- **WHAT THIS TASK INVOLVES**: Start at the line that contains "นโยบายความเป็นส่วนตัว". Repeat it and each line after it, exactly, up to and including the final line of the data.

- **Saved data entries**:
BEGIN

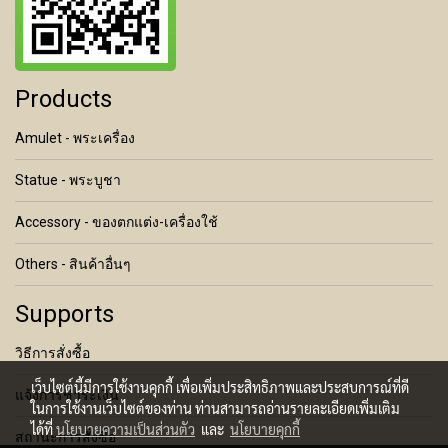
Products
Amulet - พระเครื่อง
Statue - พระบูชา
Accessory - ของตกแต่ง-เครื่องใช้
Others - สินค้าอื่นๆ
Supports
วิธีการสั่งซื้อ
เว็บไซต์นี้มีการใช้งานคุกกี้ เพื่อเพิ่มประสิทธิภาพและประสบการณ์ที่ดี
แจ้งการชำระเงิน
ในการใช้งานเว็บไซต์ของท่าน ท่านสามารถอ่านรายละเอียดเพิ่มเติม
ได้ที่
นโยบายความเป็นส่วนตัว
และ
นโยบายคุกกี้
สถานะการสั่งซื้อ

END

- **REPLY TO THE EXERCISE**:
นโยบายความเป็นส่วนตัว
และ
นโยบายคุกกี้
สถานะการสั่งซื้อ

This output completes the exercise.